The findings come from a Press Association analysis of the data sitting behind Fuel Finder, and they paint a patchy picture. Alongside the roughly 570 forecourts that have never provided a petrol price at all, a further 1,751 sites last recorded a price change more than a week ago, and 96 of those hadn't updated in at least a month. Industry figures suggest more than 300 of the UK's roughly 8,300 filling stations still haven't even registered with the scheme.
Chancellor Rachel Reeves, who has championed the tool, said the gaps were "not right" and confirmed the CMA has issued hundreds of warning letters to non-compliant businesses. Her message was blunt: keep failing to report, and the regulator will move from letters to fines.
What Fuel Finder is — and why it exists
Fuel Finder is a Government-run scheme, delivered with technology partner VE3, that requires every forecourt in the country to report its pump prices to a central database. It grew out of a 2023 Competition and Markets Authority study, which found that competition between retailers had weakened and that drivers were paying significantly more at the supermarkets as margins widened. The fix was transparency: make everyone publish their prices, feed that data to comparison apps and websites, and let drivers vote with their wheels.
The scheme went live on 2 February 2026, and since then every open forecourt has been legally required to report any price change within 30 minutes. Ministers estimated it could save a typical car-owning household around £40 a year by sharpening competition. That only works, though, if the data is actually there — which is exactly what this investigation calls into question.
This is the feed we use: PetrolPrices.co.uk is built on the very same Government Fuel Finder data. We pull the feed every 15 minutes for over 7,900 stations. The flip side of that honesty is important: if a station never sends its price to Fuel Finder, no comparison site — including this one — can show it, because the gap is at the source, not the app. What we can do is be upfront about how fresh each price is (more on that below).
What the investigation found
The missing and stale data isn't confined to tiny independents. Of the 7,765 open forecourts that had provided standard unleaded (E10) prices by early July, 2,229 were supermarket sites — and 410 of those hadn't uploaded a price change in at least a week. Reporting body ITV News has also flagged accuracy problems in the raw scheme data, including obviously wrong entries such as a UK forecourt plotted in the south Atlantic Ocean. The RAC called the findings concerning, arguing it simply isn't plausible that so many sites genuinely left their prices unchanged for a week or more.

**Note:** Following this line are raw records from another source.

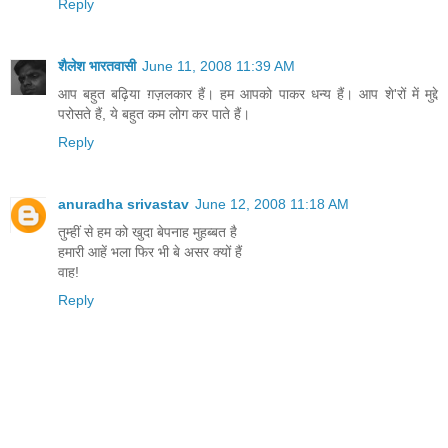
Reply
शैलेश भारतवासी
June 11, 2008 11:39 AM
आप बहुत बढ़िया ग़ज़लकार हैं। हम आपको पाकर धन्य हैं। आप शे'रों में मुद्दे
परोसते हैं, ये बहुत कम लोग कर पाते हैं।
Reply
anuradha srivastav
June 12, 2008 11:18 AM
तुम्हीं से हम को खुदा बेपनाह मुहब्बत है
हमारी आहें भला फिर भी बे असर क्यों हैं
वाह!
Reply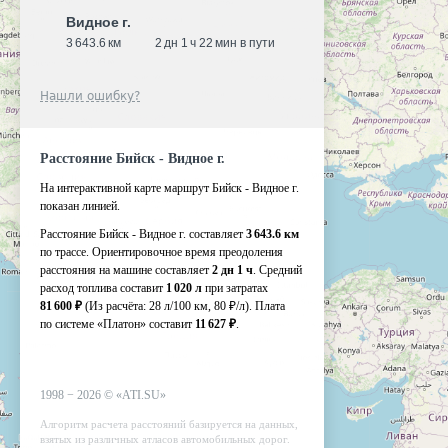
Видное г.
3 643.6 км
2 дн 1 ч 22 мин в пути
Нашли ошибку?
Расстояние Бийск - Видное г.
На интерактивной карте маршрут Бийск - Видное г.
показан линией.
Расстояние Бийск - Видное г. составляет
3 643.6 км
по трассе. Ориентировочное время преодоления
расстояния на машине составляет
2 дн 1 ч
. Средний
расход топлива составит
1 020 л
при затратах
81 600 ₽
(Из расчёта:
28 л/100 км, 80 ₽/л)
. Плата
по системе «Платон» составит
11 627 ₽
.
1998 −
2026
©
«ATI.SU»
Алгоритм расчета расстояний базируется на данных,
взятых из различных атласов автомобильных дорог.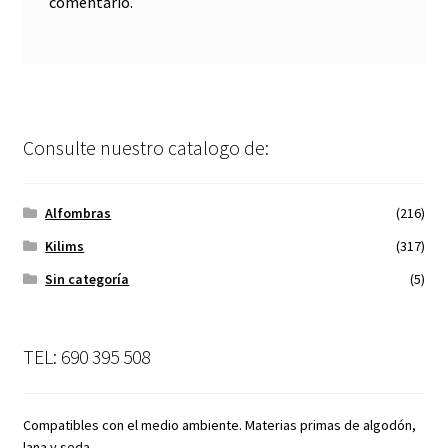
comentario.
Consulte nuestro catalogo de:
Alfombras
(216)
Kilims
(317)
Sin categoría
(5)
TEL: 690 395 508
Compatibles con el medio ambiente. Materias primas de algodón,
lana y seda.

What happens to stations that don't comply
The CMA has real teeth here. Enforcement runs in stages — warning letters first, then formal action — but the financial penalties at the end of that road are steep. The regulator can levy a fixed fine of up to 1% of a business's worldwide turnover, a daily penalty of up to 5% of daily worldwide turnover, or a combination, with maximum exposure reported at up to 30% of annual turnover. For a large retailer, that is a serious number, which is why the warning-letter stage is expected to prompt most laggards into line.

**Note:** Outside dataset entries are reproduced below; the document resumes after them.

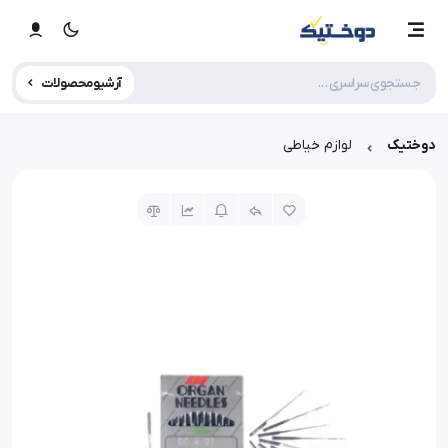
آرشیو محصولات
دوختیک
لوازم خیاطی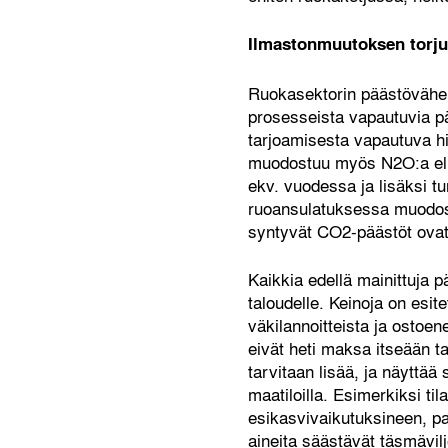
Ilmastonmuutoksen torju
Ruokasektorin päästövähen
prosesseista vapautuvia pä
tarjoamisesta vapautuva hi
muodostuu myös N2O:a eli 
ekv. vuodessa ja lisäksi tu
ruoansulatuksessa muodost
syntyvät CO2-päästöt ovat
Kaikkia edellä mainittuja p
taloudelle. Keinoja on esit
väkilannoitteista ja ostoen
eivät heti maksa itseään t
tarvitaan lisää, ja näyttää 
maatiloilla. Esimerkiksi ti
esikasvivaikutuksineen, pal
aineita säästävät täsmävil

The retailers' side: Not every gap is a business dodging the rules. The Petrol Retailers Association points out that smaller, rural forecourts often take a fuel delivery only about once a month, so their prices genuinely change less often. The CMA makes a similar point — some sites legitimately move prices less frequently as part of their pricing strategy. The problem is telling those apart from sites that are simply ignoring the law.
What it means for you
For drivers, the practical risk is subtle: a price you see for a particular station might be out of date, or that station might be missing from comparison tools entirely. That's frustrating, but it's manageable if you know what to look for. The single most useful habit is to check how recent a price is before you rely on it, rather than assuming every figure is live to the minute.

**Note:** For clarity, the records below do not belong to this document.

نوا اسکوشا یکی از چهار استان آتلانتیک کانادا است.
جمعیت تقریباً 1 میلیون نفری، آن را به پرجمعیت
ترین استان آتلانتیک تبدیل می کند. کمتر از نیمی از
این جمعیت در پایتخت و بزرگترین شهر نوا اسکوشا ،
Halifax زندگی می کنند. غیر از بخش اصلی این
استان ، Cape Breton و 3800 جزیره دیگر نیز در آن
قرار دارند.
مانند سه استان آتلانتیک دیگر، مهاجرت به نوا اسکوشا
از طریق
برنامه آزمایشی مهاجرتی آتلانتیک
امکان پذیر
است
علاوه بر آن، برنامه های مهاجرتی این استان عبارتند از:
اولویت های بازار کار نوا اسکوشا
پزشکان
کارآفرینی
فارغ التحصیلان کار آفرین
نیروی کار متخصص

This is exactly why every station on PetrolPrices.co.uk carries a Price Freshness badge — a simple green, amber or red indicator showing whether a price was updated recently, a while ago, or is going stale. When the underlying scheme has gaps like these, that context is the difference between a saving you can trust and a wasted detour. You can see it in action across our live fuel map, and we explain the wider scheme in our guide to how Fuel Finder works.
It also matters more than usual right now. Average UK petrol is still around 19p a litre higher than before the recent conflict in the Middle East, even though oil has returned to pre-war levels — a gap we covered as prices fell back through the summer. With margins under that much scrutiny, knowing the genuinely cheapest live price near you is worth real money. You can track the national picture on our UK Fuel Price Index.
The practical move: Don't treat any single number as gospel — check the freshness of the price before you drive out of your way, and lean on stations reporting recent, live figures. If a forecourt's price looks suspiciously unchanged for days, treat it as a rough guide and confirm at the pump. Shopping around still works; it just pays to know which prices are current.